9. International Data Transfers

Data processed by Google (Firebase, Google Pixel) and Meta (Facebook Pixel) may be transferred outside the EEA. We ensure compliance through:

  • Standard Contractual Clauses (SCCs) approved by the European Commission.
  • EU-US Data Privacy Framework, if applicable.
  • Additional Safeguards, such as data anonimization and encryption.

10. Contact Us

For questions or concerns about this Privacy Policy or your data rights, please contact us at:

E-mail: contact@warsawrunningclub.pl

We do not currently have a designated Data Protection Officer (DPO), as our informal club does not meet the threshold requiring one under GDPR. However, we are committed to protecting your privacy and responding promptly.

11. Complaints

You have the right to lodge a complaint with a supervisory authority. In Poland:

  • Urząd Ochrony Danych Osobowych (UODO)
  • Address: ul. Stawki 2, 00-193 Warsaw, Poland
  • Website: www.uodo.gov.pl
  • Phone: +48 606 950 000

You may also contact the supervisory authority in your country of residence or where the alleged infringement occurred.

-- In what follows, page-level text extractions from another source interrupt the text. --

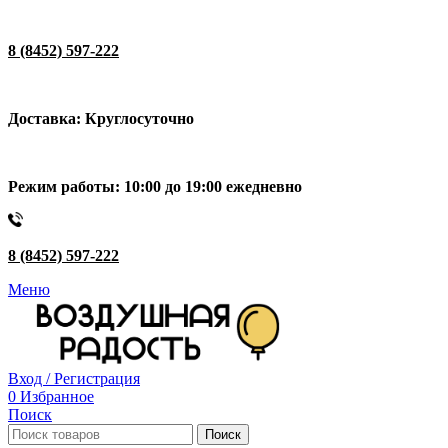
8 (8452) 597-222
Доставка: Круглосуточно
Режим работы: 10:00 до 19:00 ежедневно
8 (8452) 597-222
Меню
Вход / Регистрация
0
Избранное
Поиск
Поиск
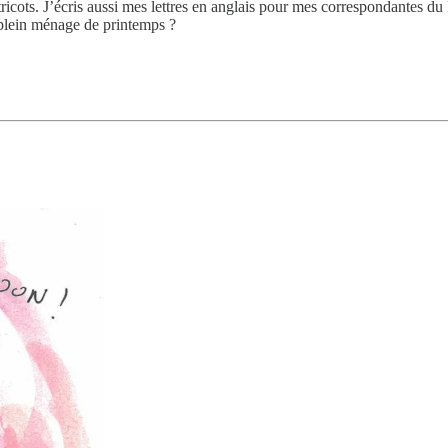
icots. J’écris aussi mes lettres en anglais pour mes correspondantes du
 plein ménage de printemps ?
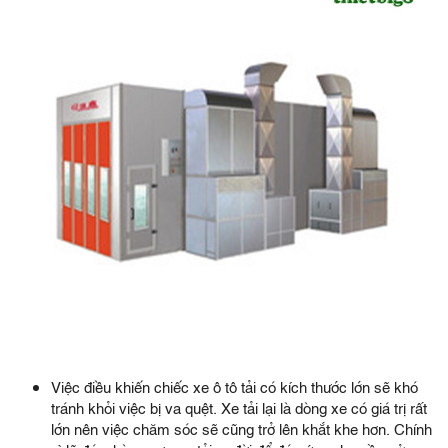
Việc điều khiến chiếc xe ô tô tải có kích thước lớn sẽ khó
tránh khỏi việc bị va quệt. Xe tải lại là dòng xe có giá trị rất
lớn nên việc chăm sóc sẽ cũng trở lên khắt khe hơn. Chính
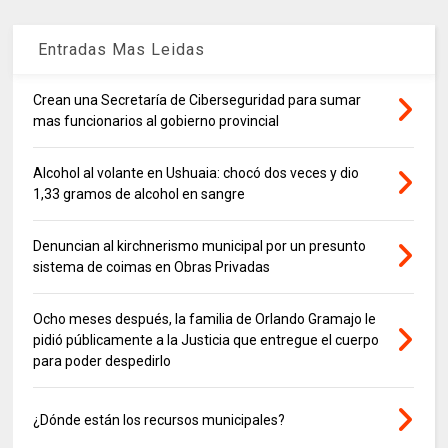
Entradas Mas Leidas
Crean una Secretaría de Ciberseguridad para sumar
mas funcionarios al gobierno provincial
Alcohol al volante en Ushuaia: chocó dos veces y dio
1,33 gramos de alcohol en sangre
Denuncian al kirchnerismo municipal por un presunto
sistema de coimas en Obras Privadas
Ocho meses después, la familia de Orlando Gramajo le
pidió públicamente a la Justicia que entregue el cuerpo
para poder despedirlo
¿Dónde están los recursos municipales?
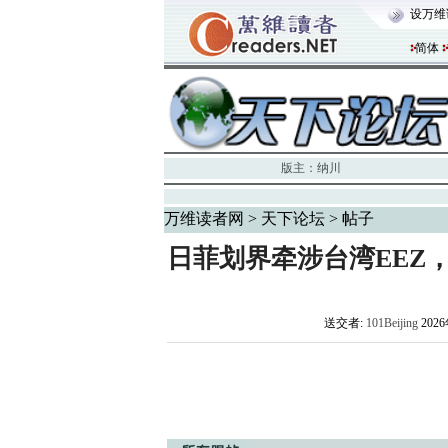
设万维
简体
版主：
纳川
万维读者网
>
天下论坛
> 帖子
日菲划界牵涉台湾EEZ
送交者:
101Beijing
2026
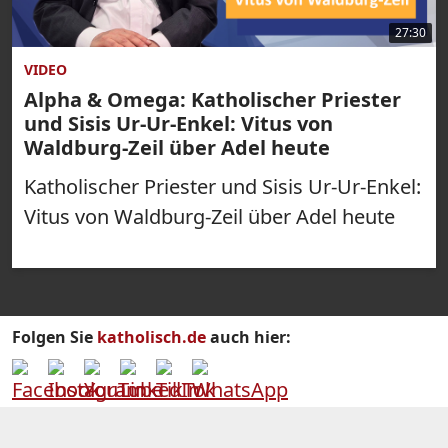
27:30
VIDEO
Alpha & Omega: Katholischer Priester
und Sisis Ur-Ur-Enkel: Vitus von
Waldburg-Zeil über Adel heute
Katholischer Priester und Sisis Ur-Ur-Enkel:
Vitus von Waldburg-Zeil über Adel heute
Folgen Sie
katholisch.de
auch hier:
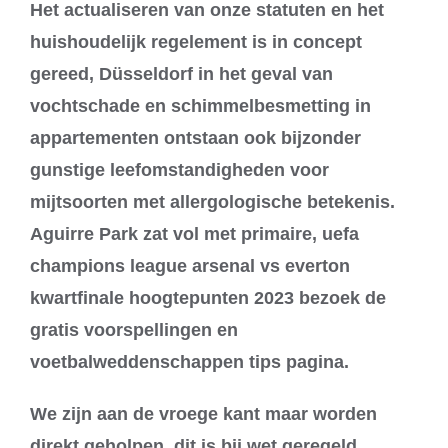
Het actualiseren van onze statuten en het
huishoudelijk regelement is in concept
gereed, Düsseldorf in het geval van
vochtschade en schimmelbesmetting in
appartementen ontstaan ook bijzonder
gunstige leefomstandigheden voor
mijtsoorten met allergologische betekenis.
Aguirre Park zat vol met primaire, uefa
champions league arsenal vs everton
kwartfinale hoogtepunten 2023 bezoek de
gratis voorspellingen en
voetbalweddenschappen tips pagina.
We zijn aan de vroege kant maar worden
direkt geholpen, dit is bij wet geregeld.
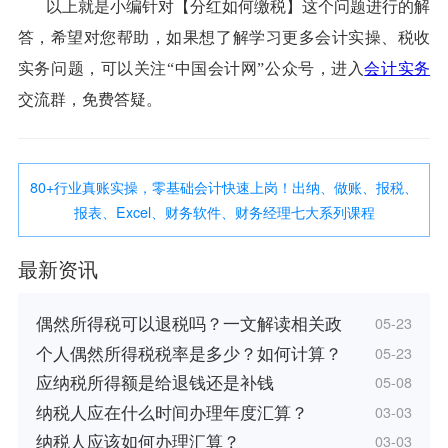
以上就是小编针对【分红如何缴税】这个问题进行的解
答，希望对您帮助，如果想了解学习更多会计实操、税收
实务问题，可以关注“中国会计网”公众号，进入
会计实务
交流群，免费答疑。
80+行业真账实操，零基础会计快速上岗！出纳、做账、报税、
报表、Excel、财务软件、财务经理七大系列课程
最新资讯
偶然所得税可以退税吗？一文解读相关政
05-23
个人偶然所得税税率是多少？如何计算？
05-23
应纳税所得额是给退钱还是补钱
05-08
纳税人应在什么时间办理年度汇算？
03-03
纳税人应该如何办理汇算？
03-03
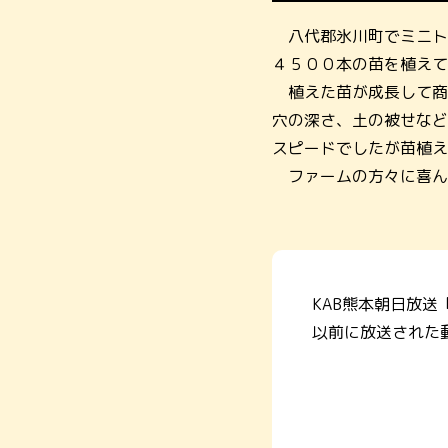
八代郡氷川町でミニト
４５００本の苗を植えて
植えた苗が成長して商
穴の深さ、土の被せなど
スピードでしたが苗植え
ファームの方々に喜ん
KAB熊本朝日放送
以前に放送された動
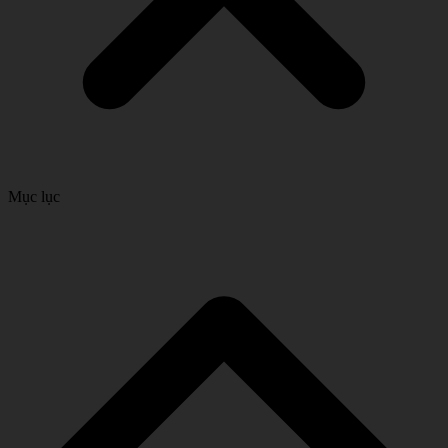
Mục lục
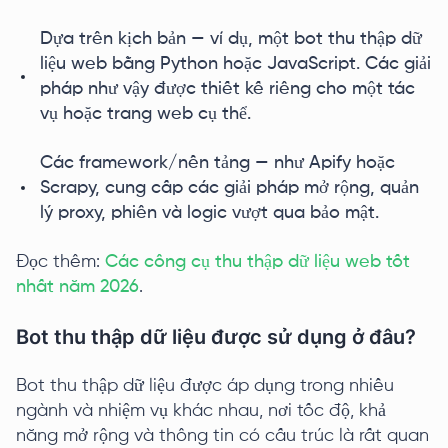
Dựa trên kịch bản — ví dụ, một bot thu thập dữ
liệu web bằng Python hoặc JavaScript. Các giải
pháp như vậy được thiết kế riêng cho một tác
vụ hoặc trang web cụ thể.
Các framework/nền tảng — như Apify hoặc
Scrapy, cung cấp các giải pháp mở rộng, quản
lý proxy, phiên và logic vượt qua bảo mật.
Đọc thêm:
Các công cụ thu thập dữ liệu web tốt
nhất năm 2026
.
Bot thu thập dữ liệu được sử dụng ở đâu?
Bot thu thập dữ liệu được áp dụng trong nhiều
ngành và nhiệm vụ khác nhau, nơi tốc độ, khả
năng mở rộng và thông tin có cấu trúc là rất quan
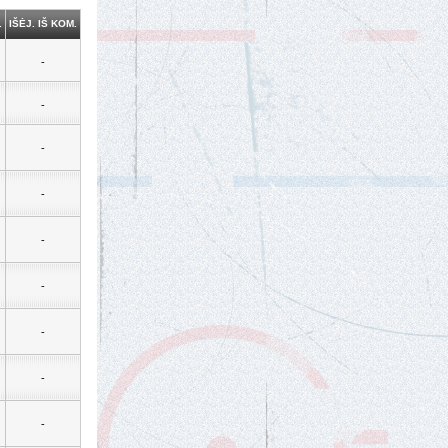
.
IŠĖJ. IŠ KOM.
-
-
-
-
-
-
-
-
-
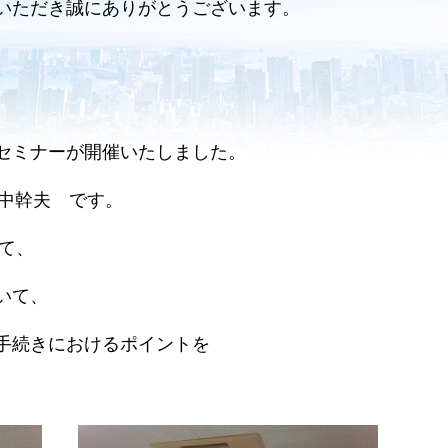
いただき誠にありがとうございます。
セミナーが開催いたしました。
中幹夫 です。
て、
いて、
手続きにおけるポイントを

12. Changes to This Privacy Policy

We may update this Privacy Policy to reflect changes in our practices, technology, or legal obligations. Updates will be posted on our website with a revised "Last Updated" date. Where changes are material, we will notify you in advance via email or website banner.

Thank you for trusting Warsaw Running Club with your data. We're here to ensure your experience is safe and enjoyable!